Of course, that’s assuming there’s not another fire.

The Reality

Wildfires are a natural, necessary part of a healthy ecosystem, and big fires aren’t unique to our contemporary time period of American history. In 1871, the Peshtigo Fire destroyed more than 2,400 square miles and $5 million in property in Wisconsin. 39 years later, the “Big Blowup” occurred and burned 3 million acres in two days across Montana, Idaho, and Washington. Bookended by these two fires was the start of the second Industrial Revolution in America. This changed the largely agrarian America into a country of urban sprawl — a country that suddenly had no tolerance for natural, healthy wildfires. That shift spurred the implementation of bad wildfire policy, the effects of which we’re literally buried beneath, more than a century later.
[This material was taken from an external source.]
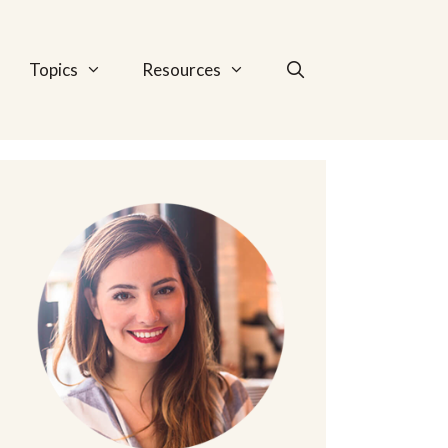
Topics
Resources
Our current wildfire policy has its roots in rules established in a six-year span from 1905 — 1911, per an article by Dr. George Busenberg, an assistant professor of Public Affairs at the University of Colorado — Denver.

Busenberg writes that, at the beginning of the 20th century, the US government mandated aggressive wildfire suppression, but didn’t “include a complementary program to reduce the gradual accumulation of flammable organic materials (fuels) that occurred in many ecosystems when fires were suppressed.”

The result of those suppression efforts is evident in any national forest in the American West. One section of ponderosa pine forest in Arizona is especially emblematic of the dramatic increase of fuel loads in American forests. According to Busenberg’s article, the Arizona forest went from 148 trees per hectare in 1883, to 1,265 trees per hectare in 1995. That forest saw its fuel load increase more than eight times in just over 100 years.

And that is the real crux of the issue facing forest managers today — fuel loads are so heavy that nearly any fire in a national forest will quickly turn into a high-intensity fire. According to Busenberg, forests need low-intensity fires to both reduce fuel loads and maintain good overall health. Most forests can handle low-intensity fires.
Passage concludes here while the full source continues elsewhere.